North Peigan says he met with Feehan about a year ago and began discussions about a public apology from the premier. He says Feehan was “very open to doing what he felt that he could do.”
North Peigan was spurred to take action after then-Manitoba Premier Greg Selinger issued an apology to Sixties Scoop survivors in January 2015.
“I listened to his apology and it was a very, very, very emotional day for me. There were a lot of feelings coming up. There were a lot of things he said in his apology that really hit home with me and that’s where really my healing journey began. It was the day he apologized,” said North Peigan.
Now, he wants the same acknowledgement from his home province.
“That’s where reconciliation begins. By saying, ‘I’m sorry’,” he said.
North Peigan met with Hanson two weeks ago to tell his story and ask for help.
“He’s not getting much response from the government, so as opposition member it’s my job to put pressure on the government,” said Hanson.
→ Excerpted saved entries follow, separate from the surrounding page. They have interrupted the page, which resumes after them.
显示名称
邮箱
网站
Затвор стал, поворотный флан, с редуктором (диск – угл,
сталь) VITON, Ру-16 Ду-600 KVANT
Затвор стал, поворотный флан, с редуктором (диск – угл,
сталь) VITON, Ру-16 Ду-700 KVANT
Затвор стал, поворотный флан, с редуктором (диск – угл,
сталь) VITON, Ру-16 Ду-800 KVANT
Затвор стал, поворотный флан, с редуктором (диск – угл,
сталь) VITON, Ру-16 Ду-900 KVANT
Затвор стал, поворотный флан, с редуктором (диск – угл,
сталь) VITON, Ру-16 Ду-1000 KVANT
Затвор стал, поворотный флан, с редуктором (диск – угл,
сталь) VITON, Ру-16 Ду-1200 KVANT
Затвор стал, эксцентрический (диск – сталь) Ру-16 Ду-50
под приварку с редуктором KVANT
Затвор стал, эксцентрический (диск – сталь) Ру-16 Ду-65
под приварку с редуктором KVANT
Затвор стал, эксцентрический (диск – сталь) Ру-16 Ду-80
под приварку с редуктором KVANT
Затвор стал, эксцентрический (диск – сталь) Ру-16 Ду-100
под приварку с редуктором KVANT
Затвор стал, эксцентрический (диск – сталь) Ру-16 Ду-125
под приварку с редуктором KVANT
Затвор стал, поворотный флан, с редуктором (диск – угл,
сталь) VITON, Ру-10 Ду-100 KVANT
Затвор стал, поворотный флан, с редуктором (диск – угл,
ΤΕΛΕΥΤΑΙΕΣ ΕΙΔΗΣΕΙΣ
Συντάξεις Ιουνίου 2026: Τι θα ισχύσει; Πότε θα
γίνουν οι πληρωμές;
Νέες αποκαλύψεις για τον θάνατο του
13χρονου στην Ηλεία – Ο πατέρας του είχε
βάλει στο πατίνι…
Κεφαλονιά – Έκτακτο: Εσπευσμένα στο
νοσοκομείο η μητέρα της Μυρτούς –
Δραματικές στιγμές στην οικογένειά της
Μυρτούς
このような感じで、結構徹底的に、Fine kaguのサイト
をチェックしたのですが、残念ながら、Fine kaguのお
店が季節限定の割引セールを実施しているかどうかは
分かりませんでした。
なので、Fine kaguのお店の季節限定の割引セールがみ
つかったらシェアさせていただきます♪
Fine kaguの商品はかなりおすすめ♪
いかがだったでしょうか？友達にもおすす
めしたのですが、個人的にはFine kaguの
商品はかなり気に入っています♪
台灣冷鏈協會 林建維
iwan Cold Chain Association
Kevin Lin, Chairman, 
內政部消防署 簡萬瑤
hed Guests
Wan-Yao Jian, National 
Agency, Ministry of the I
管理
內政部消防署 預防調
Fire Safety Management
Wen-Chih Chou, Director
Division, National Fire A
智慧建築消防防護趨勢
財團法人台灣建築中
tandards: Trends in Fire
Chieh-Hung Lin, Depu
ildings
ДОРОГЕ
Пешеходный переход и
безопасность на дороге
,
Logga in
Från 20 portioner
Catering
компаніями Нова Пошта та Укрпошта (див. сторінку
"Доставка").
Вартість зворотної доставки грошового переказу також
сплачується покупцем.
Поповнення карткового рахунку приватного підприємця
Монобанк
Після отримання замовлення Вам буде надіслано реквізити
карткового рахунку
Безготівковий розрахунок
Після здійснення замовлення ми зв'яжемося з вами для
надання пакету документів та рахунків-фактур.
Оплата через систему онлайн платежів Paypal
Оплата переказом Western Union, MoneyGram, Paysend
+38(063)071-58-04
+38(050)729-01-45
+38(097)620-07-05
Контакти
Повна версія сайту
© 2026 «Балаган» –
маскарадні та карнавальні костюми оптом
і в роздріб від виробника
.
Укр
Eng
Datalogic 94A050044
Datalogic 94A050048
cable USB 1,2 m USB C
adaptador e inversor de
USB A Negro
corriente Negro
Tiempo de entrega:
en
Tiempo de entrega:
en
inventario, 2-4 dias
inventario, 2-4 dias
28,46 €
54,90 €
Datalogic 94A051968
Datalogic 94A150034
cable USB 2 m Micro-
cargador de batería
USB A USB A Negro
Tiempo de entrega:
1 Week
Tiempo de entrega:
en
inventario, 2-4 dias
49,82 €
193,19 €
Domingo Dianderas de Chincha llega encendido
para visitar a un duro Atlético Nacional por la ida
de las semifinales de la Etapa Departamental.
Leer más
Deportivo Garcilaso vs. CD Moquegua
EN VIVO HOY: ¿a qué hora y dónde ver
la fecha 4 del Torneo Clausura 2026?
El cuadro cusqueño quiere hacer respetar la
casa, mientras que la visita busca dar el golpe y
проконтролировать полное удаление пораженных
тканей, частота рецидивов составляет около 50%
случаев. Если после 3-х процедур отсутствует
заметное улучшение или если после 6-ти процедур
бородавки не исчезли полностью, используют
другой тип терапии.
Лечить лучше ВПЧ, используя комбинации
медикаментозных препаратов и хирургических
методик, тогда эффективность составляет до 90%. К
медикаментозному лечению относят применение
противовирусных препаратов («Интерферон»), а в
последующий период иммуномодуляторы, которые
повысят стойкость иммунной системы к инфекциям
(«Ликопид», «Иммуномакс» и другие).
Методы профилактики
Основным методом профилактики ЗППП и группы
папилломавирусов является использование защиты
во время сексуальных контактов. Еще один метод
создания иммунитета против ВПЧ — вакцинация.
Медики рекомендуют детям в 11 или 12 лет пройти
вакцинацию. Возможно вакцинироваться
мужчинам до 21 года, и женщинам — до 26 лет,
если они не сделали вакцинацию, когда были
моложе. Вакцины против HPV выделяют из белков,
While there has been no apology from Prime Minister Justin Trudeau, there has been action at the federal level.
In February, federal Indigenous Affairs Minister Carolyn Bennett said the Liberal government wanted to negotiate claims resulting from the Sixties Scoop. Her announcement in the House of Commons followed a judge’s ruling on a $1.3-billion class action lawsuit in Ontario in favour of Sixties Scoop survivors.
North Peigan is optimistic that the Ontario finding will have a “domino effect” on all the other existing Sixties Scoop class action lawsuits that have yet to be decided and he is encouraged by the Liberal’s decision to negotiate.
North Peigan says it’s not about financial compensation but about bringing survivors together in sharing circles so they can begin healing. And about educating Albertans “about the legacy and sharing the stories… It’s part of our history.”